His insistence on continuing when he was obviously hurt wasn’t only crazy, it was stupid. When your body is your career, why jeopardize it? Why push yourself so far beyond your limits that you risk losing everything?
She recalled that match against Tucson, when Rio practically vibrated with nervous energy on the bench and begged to be allowed to play. Visions of him in the gym flashed through her mind, as did his ongoing arguments with Roland about overtraining. She thought of his reception at the airport in Santiago, the inches of height separating him from the rest of the national team, the pure bliss in his expression when he scored for his country.
Maybe he was blind to the danger he put himself in by playing through an injury. Maybe he couldn’t see past his fans’ adoration to the reality that they were as invested in him as a player as in the numbers he put on the scoreboard.

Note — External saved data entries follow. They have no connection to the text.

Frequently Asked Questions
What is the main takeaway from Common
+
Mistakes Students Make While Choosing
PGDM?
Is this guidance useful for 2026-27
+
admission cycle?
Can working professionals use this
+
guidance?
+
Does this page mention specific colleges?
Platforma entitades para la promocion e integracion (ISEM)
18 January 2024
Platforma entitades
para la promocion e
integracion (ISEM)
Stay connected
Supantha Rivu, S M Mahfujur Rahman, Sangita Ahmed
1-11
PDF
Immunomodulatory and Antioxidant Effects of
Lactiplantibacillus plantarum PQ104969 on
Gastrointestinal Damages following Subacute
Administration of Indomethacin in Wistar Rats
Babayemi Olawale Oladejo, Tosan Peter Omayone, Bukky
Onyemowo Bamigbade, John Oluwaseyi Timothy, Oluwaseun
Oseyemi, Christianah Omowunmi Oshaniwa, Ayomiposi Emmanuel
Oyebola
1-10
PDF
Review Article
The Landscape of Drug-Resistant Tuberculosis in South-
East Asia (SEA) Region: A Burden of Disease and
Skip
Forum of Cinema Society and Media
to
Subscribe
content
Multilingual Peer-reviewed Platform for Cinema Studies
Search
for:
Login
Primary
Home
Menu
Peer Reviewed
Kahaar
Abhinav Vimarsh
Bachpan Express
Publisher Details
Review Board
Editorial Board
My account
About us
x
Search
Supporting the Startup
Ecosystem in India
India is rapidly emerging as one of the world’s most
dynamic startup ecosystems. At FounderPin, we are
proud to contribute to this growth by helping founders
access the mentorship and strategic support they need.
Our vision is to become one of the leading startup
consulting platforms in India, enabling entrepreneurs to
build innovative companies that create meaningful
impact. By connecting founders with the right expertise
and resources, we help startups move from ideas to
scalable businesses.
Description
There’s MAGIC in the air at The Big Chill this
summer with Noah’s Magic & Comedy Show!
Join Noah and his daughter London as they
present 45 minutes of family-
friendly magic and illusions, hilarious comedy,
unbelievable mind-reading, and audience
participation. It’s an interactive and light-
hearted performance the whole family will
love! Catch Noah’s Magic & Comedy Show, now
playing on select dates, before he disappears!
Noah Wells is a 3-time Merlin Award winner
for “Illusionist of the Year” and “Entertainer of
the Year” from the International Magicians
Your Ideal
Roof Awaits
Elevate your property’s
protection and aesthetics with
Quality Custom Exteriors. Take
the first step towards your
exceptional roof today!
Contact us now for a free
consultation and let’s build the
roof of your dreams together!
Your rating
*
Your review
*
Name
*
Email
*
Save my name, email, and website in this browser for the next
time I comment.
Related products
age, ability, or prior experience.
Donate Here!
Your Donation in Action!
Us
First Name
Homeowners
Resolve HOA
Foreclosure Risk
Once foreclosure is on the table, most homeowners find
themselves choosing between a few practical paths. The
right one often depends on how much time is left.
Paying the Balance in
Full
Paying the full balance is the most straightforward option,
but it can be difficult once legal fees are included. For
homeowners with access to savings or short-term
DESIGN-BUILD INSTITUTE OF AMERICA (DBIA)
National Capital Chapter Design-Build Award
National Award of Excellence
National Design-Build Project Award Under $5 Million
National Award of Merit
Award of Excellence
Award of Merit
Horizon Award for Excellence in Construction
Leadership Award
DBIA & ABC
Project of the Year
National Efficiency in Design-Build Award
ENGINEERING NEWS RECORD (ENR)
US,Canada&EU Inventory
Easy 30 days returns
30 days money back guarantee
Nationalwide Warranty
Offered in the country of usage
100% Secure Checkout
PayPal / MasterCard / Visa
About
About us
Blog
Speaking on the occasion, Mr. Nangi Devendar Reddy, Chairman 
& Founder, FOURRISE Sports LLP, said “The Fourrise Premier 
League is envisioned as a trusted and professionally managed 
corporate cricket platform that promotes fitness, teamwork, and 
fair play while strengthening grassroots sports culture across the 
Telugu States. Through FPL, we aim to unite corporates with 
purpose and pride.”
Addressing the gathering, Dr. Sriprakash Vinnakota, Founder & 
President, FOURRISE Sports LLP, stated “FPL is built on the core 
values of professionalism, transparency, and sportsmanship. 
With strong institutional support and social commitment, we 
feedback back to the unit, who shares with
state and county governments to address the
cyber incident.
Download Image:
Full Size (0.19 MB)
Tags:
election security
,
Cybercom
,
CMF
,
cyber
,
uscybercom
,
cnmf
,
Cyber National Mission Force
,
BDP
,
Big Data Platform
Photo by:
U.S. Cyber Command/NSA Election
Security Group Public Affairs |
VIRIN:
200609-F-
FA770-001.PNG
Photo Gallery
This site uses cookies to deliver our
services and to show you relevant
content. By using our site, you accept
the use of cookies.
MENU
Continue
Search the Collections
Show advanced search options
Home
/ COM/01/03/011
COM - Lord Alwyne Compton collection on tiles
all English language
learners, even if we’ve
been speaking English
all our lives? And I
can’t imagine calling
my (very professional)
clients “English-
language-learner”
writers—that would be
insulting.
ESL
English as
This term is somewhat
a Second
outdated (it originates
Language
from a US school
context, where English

Maybe he was still that barefoot kid in the slum, jostling his friends for possession of a half-inflated ball beside the gates of the cemetery.
She flattened her hands over her eyes with a sigh. And maybe she didn’t even need to waste her time thinking about it. After their exchange on the sideline she could very well be out of his life and out of a job.
That was the unspoken angle she’d been too in love to consider. Sure, her job would be safe if she was keeping her player boyfriend happy. But what happened when it all fell apart?
Unemployment was the last thing she needed on top of a broken heart. The emotional implications of breaking up with Rio—no. She couldn’t even go there yet. That was the huge, droning wasp in the bedroom she was too afraid to approach, let alone kill.